Task to complete: The entries must be repeated verbatim, and their images left out.

Entries provided:
○ ○ ○

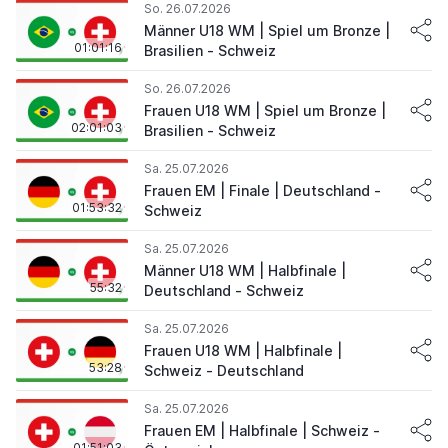
So. 26.07.2026
Männer U18 WM | Spiel um Bronze |
01:01:16
Brasilien - Schweiz
So. 26.07.2026
Frauen U18 WM | Spiel um Bronze |
02:01:03
Brasilien - Schweiz
Sa. 25.07.2026
Frauen EM | Finale | Deutschland -
01:53:32
Schweiz
Sa. 25.07.2026
Männer U18 WM | Halbfinale |
55:32
Deutschland - Schweiz
Sa. 25.07.2026
Frauen U18 WM | Halbfinale |
53:28
Schweiz - Deutschland
Sa. 25.07.2026
Frauen EM | Halbfinale | Schweiz -
01:51:03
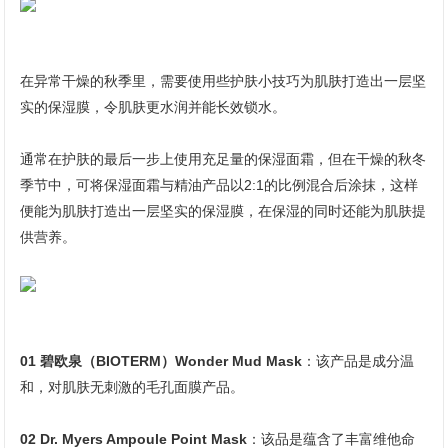
在异常干燥的秋季里，需要使用些护肤小技巧为肌肤打造出一层坚
实的保湿膜，令肌肤更水润并能长效锁水。
通常在护肤的最后一步上使用充足量的保湿面霜，但在干燥的秋冬
季节中，可将保湿面霜与精油产品以2:1的比例混合后涂抹，这样
便能为肌肤打造出一层坚实的保湿膜，在保湿的同时还能为肌肤提
供营养。
01 碧欧泉（BIOTERM）Wonder Mud Mask
：该产品是成分温
和，对肌肤无刺激的毛孔面膜产品。
02 Dr. Myers Ampoule Point Mask
：该品是蕴含了丰富维他命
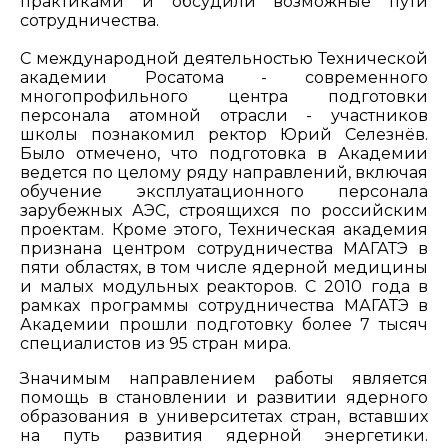
практиками и обсудили возможные пути
сотрудничества.
С международной деятельностью Технической
академии Росатома - современного
многопрофильного центра подготовки
персонала атомной отрасли - участников
школы познакомил ректор Юрий Селезнёв.
Было отмечено, что подготовка в Академии
ведется по целому ряду направлений, включая
обучение эксплуатационного персонала
зарубежных АЭС, строящихся по российским
проектам. Кроме этого, Техническая академия
признана центром сотрудничества МАГАТЭ в
пяти областях, в том числе ядерной медицины
и малых модульных реакторов. С 2010 года в
рамках программы сотрудничества МАГАТЭ в
Академии прошли подготовку более 7 тысяч
специалистов из 95 стран мира.
Значимым направлением работы является
помощь в становлении и развитии ядерного
образования в университетах стран, вставших
на путь развития ядерной энергетики.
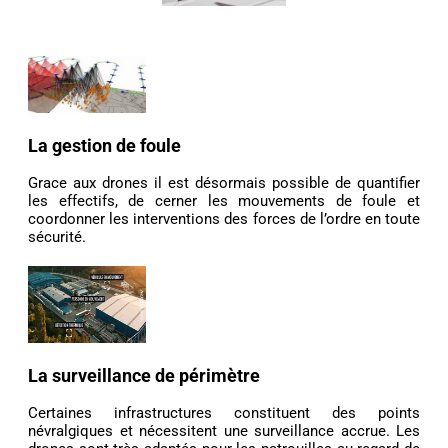
La gestion de foule
Grace aux drones il est désormais possible de quantifier
les effectifs, de cerner les mouvements de foule et
coordonner les interventions des forces de l’ordre en toute
sécurité.
La surveillance de périmètre
Certaines infrastructures constituent des points
névralgiques et nécessitent une surveillance accrue. Les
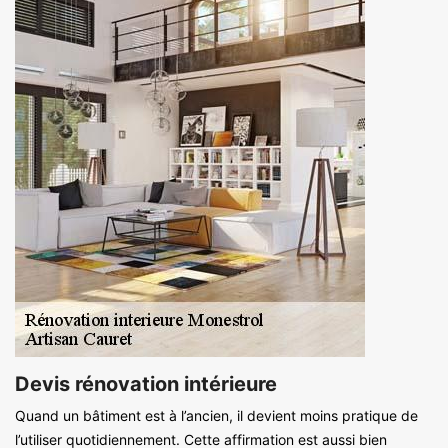
Devis rénovation intérieure
Quand un bâtiment est à l’ancien, il devient moins pratique de
l’utiliser quotidiennement. Cette affirmation est aussi bien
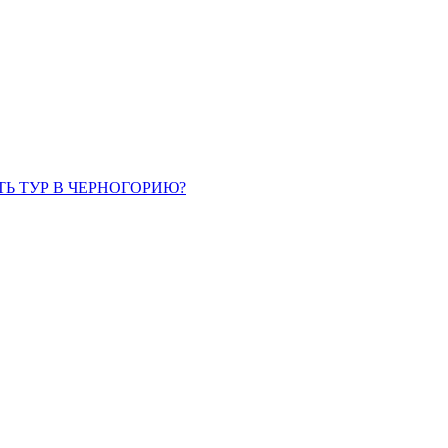
ТЬ ТУР В ЧЕРНОГОРИЮ?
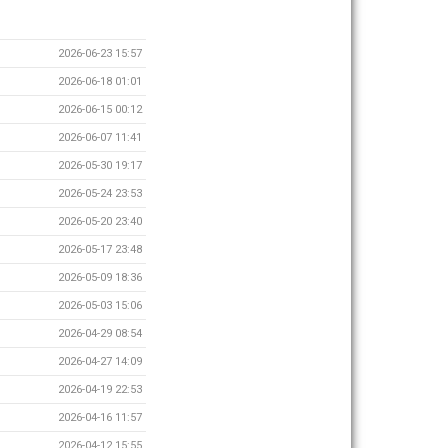
2026-06-23 15:57
2026-06-18 01:01
2026-06-15 00:12
2026-06-07 11:41
2026-05-30 19:17
2026-05-24 23:53
2026-05-20 23:40
2026-05-17 23:48
2026-05-09 18:36
2026-05-03 15:06
2026-04-29 08:54
2026-04-27 14:09
2026-04-19 22:53
2026-04-16 11:57
2026-04-12 15:55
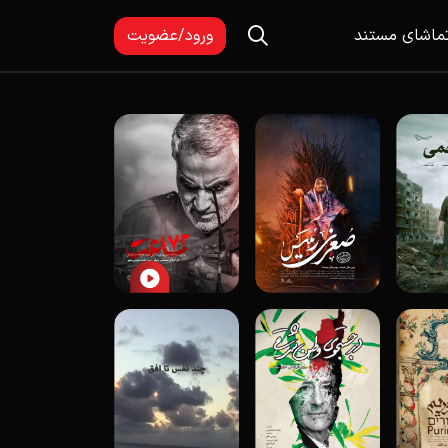
ماشای مستند
ورود/عضویت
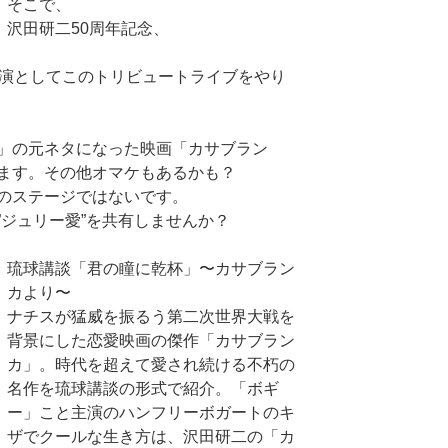
そこで、
沢田研二50周年記念、
公演としてこのトリビュートライブをやり
」の元ネタになった映画「カサブラン
ます。その他オマケもあるかも？
のステージではないです。
”ジュリー愛”を共有しませんか？
琉球講談「君の瞳に乾杯」〜カサブラン
カより〜
ナチスが猛威を振るう第二次世界大戦を
背景にした恋愛映画の傑作「カサブラン
カ」。時代を超えて愛され続ける不朽の
名作を琉球講談の形式で紹介。「ボギ
ー」こと主演のハンフリーボガートのキ
ザでクールな生き方は、沢田研二の「カ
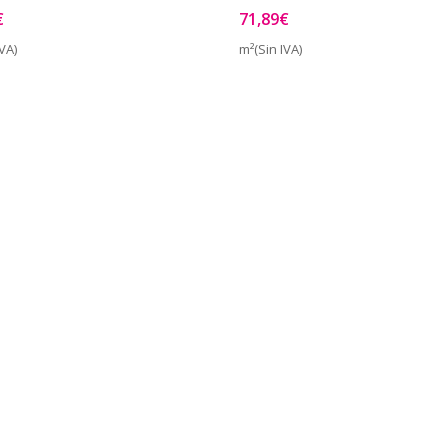
€
71,89
€
VA)
m²(Sin IVA)
Vista Rápida
Vist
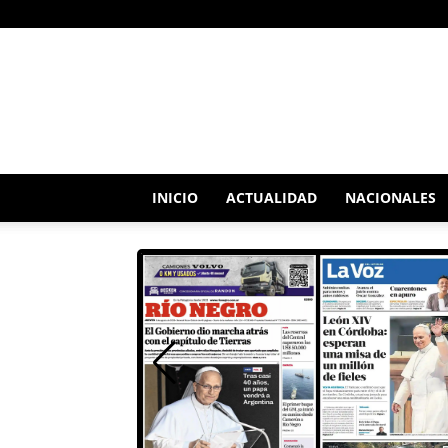
RADIO
SATELITAL
INICIO
ACTUALIDAD
NACIONALES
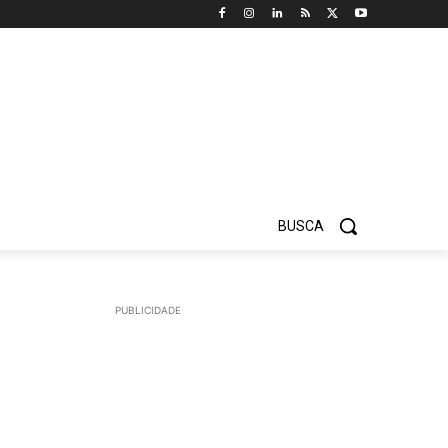
BUSCA
PUBLICIDADE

○ ○ ○

Expected answer:
So. 26.07.2026
Männer U18 WM | Spiel um Bronze |
01:01:16
Brasilien - Schweiz
So. 26.07.2026
Frauen U18 WM | Spiel um Bronze |
02:01:03
Brasilien - Schweiz
Sa. 25.07.2026
Frauen EM | Finale | Deutschland -
01:53:32
Schweiz
Sa. 25.07.2026
Männer U18 WM | Halbfinale |
55:32
Deutschland - Schweiz
Sa. 25.07.2026
Frauen U18 WM | Halbfinale |
53:28
Schweiz - Deutschland
Sa. 25.07.2026
Frauen EM | Halbfinale | Schweiz -
01:51:03
在异常干燥的秋季里，需要使用些护肤小技巧为肌肤打造出一层坚
实的保湿膜，令肌肤更水润并能长效锁水。
通常在护肤的最后一步上使用充足量的保湿面霜，但在干燥的秋冬
季节中，可将保湿面霜与精油产品以2:1的比例混合后涂抹，这样
便能为肌肤打造出一层坚实的保湿膜，在保湿的同时还能为肌肤提
供营养。
01 碧欧泉（BIOTERM）Wonder Mud Mask
：该产品是成分温
和，对肌肤无刺激的毛孔面膜产品。
02 Dr. Myers Ampoule Point Mask
：该品是蕴含了丰富维他命
практиками и обсудили возможные пути
сотрудничества.
С международной деятельностью Технической
академии Росатома - современного
многопрофильного центра подготовки
персонала атомной отрасли - участников
школы познакомил ректор Юрий Селезнёв.
Было отмечено, что подготовка в Академии
ведется по целому ряду направлений, включая
обучение эксплуатационного персонала
зарубежных АЭС, строящихся по российским
проектам. Кроме этого, Техническая академия
признана центром сотрудничества МАГАТЭ в
пяти областях, в том числе ядерной медицины
и малых модульных реакторов. С 2010 года в
рамках программы сотрудничества МАГАТЭ в
Академии прошли подготовку более 7 тысяч
специалистов из 95 стран мира.
Значимым направлением работы является
помощь в становлении и развитии ядерного
образования в университетах стран, вставших
на путь развития ядерной энергетики.
La gestion de foule
Grace aux drones il est désormais possible de quantifier
les effectifs, de cerner les mouvements de foule et
coordonner les interventions des forces de l’ordre en toute
sécurité.
La surveillance de périmètre
Certaines infrastructures constituent des points
névralgiques et nécessitent une surveillance accrue. Les
Devis rénovation intérieure
Quand un bâtiment est à l’ancien, il devient moins pratique de
l’utiliser quotidiennement. Cette affirmation est aussi bien
ТЬ ТУР В ЧЕРНОГОРИЮ?
2026-06-23 15:57
2026-06-18 01:01
2026-06-15 00:12
2026-06-07 11:41
2026-05-30 19:17
2026-05-24 23:53
2026-05-20 23:40
2026-05-17 23:48
2026-05-09 18:36
2026-05-03 15:06
2026-04-29 08:54
2026-04-27 14:09
2026-04-19 22:53
2026-04-16 11:57
2026-04-12 15:55
ماشای مستند
ورود/عضویت
そこで、
沢田研二50周年記念、
公演としてこのトリビュートライブをやり
」の元ネタになった映画「カサブラン
ます。その他オマケもあるかも？
のステージではないです。
”ジュリー愛”を共有しませんか？
琉球講談「君の瞳に乾杯」〜カサブラン
カより〜
ナチスが猛威を振るう第二次世界大戦を
背景にした恋愛映画の傑作「カサブラン
カ」。時代を超えて愛され続ける不朽の
名作を琉球講談の形式で紹介。「ボギ
ー」こと主演のハンフリーボガートのキ
ザでクールな生き方は、沢田研二の「カ
€
71,89
€
VA)
m²(Sin IVA)
Vista Rápida
Vist
RADIO
SATELITAL
INICIO
ACTUALIDAD
NACIONALES
BUSCA
PUBLICIDADE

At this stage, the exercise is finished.